Shawn Irvin Promoted to Research Assistant Professor
In recognition of his increased presence as a researcher with an independent line of research, P. Shawn Irvin, Ph.D., was recently promoted to the rank of Research Assistant Professor. Dr. Irvin first started working for Behavioral Research and Teaching (BRT) at the University of Oregon as a doctoral student, where he quickly took the lead on several large research projects. He earned his Ph.D. from the University of Oregon in 2015 and was asked to continue on at BRT as a Research Associate.
While still a graduate student employee, Dr. Irvin led a large team of researchers and practitioners through the process of item development, managing item development for an array of accessible reading comprehension, vocabulary, and mathematics measures aligned with the Common Core State Standards. These CCSS measures are now a cornerstone of the easyCBM assessment system, widely used across all 50 states as well as in many international locations.
Dr. Irvin also assumed responsibility for running a variety of alignment studies, working closely with the computer programmers at BRT to refine an online tool for conducting such studies.

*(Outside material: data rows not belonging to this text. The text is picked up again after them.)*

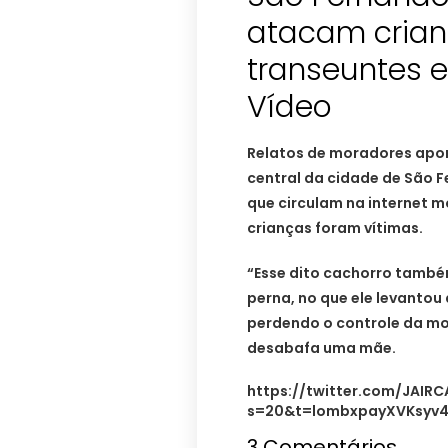
atacam crian
transeuntes 
Vídeo
Relatos de moradores apo
central da cidade de São F
que circulam na internet 
crianças foram vítimas.
“Esse dito cachorro també
perna, no que ele levantou
perdendo o controle da mo
desabafa uma mãe.
https://twitter.com/JAIR
s=20&t=lombxpayXVKsyv
3 Comentários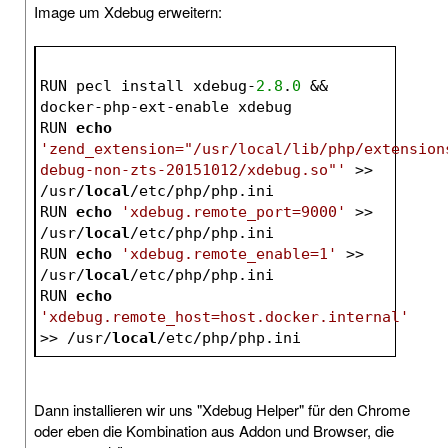
Image um Xdebug erweitern:
RUN pecl install xdebug-
2.8
.
0
 && 
docker-php-ext-enable xdebug
RUN 
echo
'zend_extension="/usr/local/lib/php/extension
debug-non-zts-20151012/xdebug.so"'
 >> 
/usr/
local
/etc/php/php.ini
RUN 
echo
'xdebug.remote_port=9000'
 >> 
/usr/
local
/etc/php/php.ini
RUN 
echo
'xdebug.remote_enable=1'
 >> 
/usr/
local
/etc/php/php.ini
RUN 
echo
'xdebug.remote_host=host.docker.internal'
>> /usr/
local
/etc/php/php.ini
Dann installieren wir uns "Xdebug Helper" für den Chrome
oder eben die Kombination aus Addon und Browser, die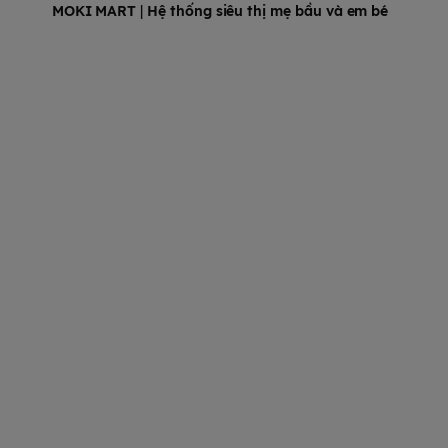
MOKI MART
|
Hệ thống siêu thị mẹ bầu và em bé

This tool, the Distributed Item Review (DIR), has since been used to support several states’ large-scale assessment programs, as well as in a variety of research contexts both at the University of Oregon and at other campuses across the country.
He has contributed significantly to several states’ large-scale assessments for students with significant disabilities, working closely with field-based practitioners as well as other researchers to develop, pilot, refine, deploy, and document the technical adequacy of assessment items to assess students with significant disabilities’ understanding of science, English language arts, and mathematics.
Dr. Irvin has played a key role on Institute of Education Sciences (IES)-funded grants focused on teacher professional development in the area of using student data for improving student learning outcomes and measurement development. In addition, he has made important contributions to Office of Special Education Programs (OSEP)-funded grants focused on statistical modeling of status and growth in reading, math, and science for students with disabilities and pre-school educator use of student data to drive instructional decision making.
In between running studies and mentoring students, Dr. Irvin has published eight articles in peer-reviewed journals and 30 technical reports. He has also shared his research through 15 presentations at national research conferences.
Recently, Dr. Irvin began has started to seek external funding to expand BRT’s focus to include K-12 science education, with grants submitted to both NSF and IES. We are excited about the future opportunities such grant applications will bring and delighted that Dr. Irvin’s contributions have been recognized by the University with this promotion.